→ **DESCRIPTION OF THE TASK**
Only lines holding "напряжения" are needed; copy each of them from the data below.

→ **GIVEN ENTRIES**
• • • •

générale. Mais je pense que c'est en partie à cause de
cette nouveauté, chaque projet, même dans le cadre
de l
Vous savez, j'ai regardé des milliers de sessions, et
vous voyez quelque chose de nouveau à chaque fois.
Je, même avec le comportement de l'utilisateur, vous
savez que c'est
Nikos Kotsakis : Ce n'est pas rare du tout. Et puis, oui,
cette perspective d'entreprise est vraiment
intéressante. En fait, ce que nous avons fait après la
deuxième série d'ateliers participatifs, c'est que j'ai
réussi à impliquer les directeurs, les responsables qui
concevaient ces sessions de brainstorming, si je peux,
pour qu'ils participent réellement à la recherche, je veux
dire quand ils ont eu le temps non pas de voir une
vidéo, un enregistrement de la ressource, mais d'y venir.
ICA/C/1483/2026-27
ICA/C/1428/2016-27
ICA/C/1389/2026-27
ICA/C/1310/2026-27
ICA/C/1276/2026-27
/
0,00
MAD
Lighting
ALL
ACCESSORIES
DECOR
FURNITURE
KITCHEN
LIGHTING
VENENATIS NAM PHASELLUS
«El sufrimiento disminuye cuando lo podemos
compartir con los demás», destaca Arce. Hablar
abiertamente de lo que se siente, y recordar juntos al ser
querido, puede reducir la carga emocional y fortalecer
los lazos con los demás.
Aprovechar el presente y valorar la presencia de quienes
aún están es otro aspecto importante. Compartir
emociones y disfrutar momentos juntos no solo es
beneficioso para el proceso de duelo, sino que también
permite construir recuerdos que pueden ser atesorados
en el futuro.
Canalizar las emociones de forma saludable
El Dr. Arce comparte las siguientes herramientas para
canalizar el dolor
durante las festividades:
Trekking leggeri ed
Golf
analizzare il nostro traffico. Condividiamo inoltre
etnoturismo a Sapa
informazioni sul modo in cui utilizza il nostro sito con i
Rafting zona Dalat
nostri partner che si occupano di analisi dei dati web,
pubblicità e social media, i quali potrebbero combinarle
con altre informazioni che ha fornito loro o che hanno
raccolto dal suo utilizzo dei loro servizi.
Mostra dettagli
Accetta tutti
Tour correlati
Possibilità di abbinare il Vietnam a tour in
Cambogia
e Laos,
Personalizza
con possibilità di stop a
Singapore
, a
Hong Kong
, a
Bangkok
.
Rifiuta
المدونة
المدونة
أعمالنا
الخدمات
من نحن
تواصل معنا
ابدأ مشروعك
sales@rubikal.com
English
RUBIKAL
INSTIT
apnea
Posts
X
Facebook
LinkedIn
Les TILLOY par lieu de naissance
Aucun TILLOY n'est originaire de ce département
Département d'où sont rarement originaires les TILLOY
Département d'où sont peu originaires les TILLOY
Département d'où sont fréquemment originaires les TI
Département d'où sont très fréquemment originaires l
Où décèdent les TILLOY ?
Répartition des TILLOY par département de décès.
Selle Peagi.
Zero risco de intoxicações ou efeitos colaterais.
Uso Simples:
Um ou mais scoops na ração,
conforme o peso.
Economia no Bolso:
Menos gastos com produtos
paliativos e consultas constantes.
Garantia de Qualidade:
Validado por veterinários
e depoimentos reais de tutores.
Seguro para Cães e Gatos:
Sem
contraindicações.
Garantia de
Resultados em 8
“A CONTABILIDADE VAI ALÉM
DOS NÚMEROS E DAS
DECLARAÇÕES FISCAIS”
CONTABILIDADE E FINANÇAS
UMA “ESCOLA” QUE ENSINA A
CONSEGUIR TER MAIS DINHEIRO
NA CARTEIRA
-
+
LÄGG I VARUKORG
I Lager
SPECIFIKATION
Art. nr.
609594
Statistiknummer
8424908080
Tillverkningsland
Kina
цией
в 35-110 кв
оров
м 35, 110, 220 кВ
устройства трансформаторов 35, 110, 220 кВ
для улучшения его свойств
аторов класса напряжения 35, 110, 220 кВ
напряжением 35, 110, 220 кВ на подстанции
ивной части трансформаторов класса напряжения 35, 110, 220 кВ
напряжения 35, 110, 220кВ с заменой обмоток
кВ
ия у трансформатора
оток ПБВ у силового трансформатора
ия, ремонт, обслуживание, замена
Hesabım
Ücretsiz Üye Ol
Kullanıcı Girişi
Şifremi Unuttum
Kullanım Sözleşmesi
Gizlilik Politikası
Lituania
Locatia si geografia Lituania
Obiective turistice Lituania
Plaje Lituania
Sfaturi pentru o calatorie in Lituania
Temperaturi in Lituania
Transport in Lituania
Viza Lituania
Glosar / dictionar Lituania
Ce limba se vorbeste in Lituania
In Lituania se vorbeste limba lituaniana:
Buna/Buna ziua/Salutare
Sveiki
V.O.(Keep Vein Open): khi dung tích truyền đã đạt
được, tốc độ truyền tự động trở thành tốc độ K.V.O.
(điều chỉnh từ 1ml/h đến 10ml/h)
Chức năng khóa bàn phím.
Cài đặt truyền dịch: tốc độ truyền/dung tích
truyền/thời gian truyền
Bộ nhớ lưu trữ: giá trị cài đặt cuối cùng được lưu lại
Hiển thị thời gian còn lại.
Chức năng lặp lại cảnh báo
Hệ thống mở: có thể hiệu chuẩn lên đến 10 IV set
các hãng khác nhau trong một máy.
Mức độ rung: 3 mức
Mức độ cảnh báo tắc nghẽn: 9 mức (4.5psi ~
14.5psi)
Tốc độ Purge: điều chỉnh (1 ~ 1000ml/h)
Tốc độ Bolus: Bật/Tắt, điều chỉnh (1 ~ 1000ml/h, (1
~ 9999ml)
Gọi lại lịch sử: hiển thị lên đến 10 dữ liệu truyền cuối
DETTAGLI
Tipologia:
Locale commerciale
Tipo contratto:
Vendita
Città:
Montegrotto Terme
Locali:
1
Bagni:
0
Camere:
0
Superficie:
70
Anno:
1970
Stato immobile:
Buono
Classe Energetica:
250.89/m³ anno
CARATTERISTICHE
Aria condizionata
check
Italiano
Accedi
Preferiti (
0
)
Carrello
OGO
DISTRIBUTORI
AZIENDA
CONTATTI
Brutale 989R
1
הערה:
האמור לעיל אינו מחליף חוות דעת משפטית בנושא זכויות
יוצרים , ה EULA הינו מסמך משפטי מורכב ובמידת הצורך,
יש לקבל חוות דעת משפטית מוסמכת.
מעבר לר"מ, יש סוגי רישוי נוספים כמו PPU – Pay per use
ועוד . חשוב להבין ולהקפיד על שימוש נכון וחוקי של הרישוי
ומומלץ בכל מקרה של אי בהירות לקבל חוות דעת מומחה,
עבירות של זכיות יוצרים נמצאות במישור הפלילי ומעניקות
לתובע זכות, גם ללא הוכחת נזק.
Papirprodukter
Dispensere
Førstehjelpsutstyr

• • • •

→ **TASK RESPONSE**
аторов класса напряжения 35, 110, 220 кВ
ивной части трансформаторов класса напряжения 35, 110, 220 кВ
напряжения 35, 110, 220кВ с заменой обмоток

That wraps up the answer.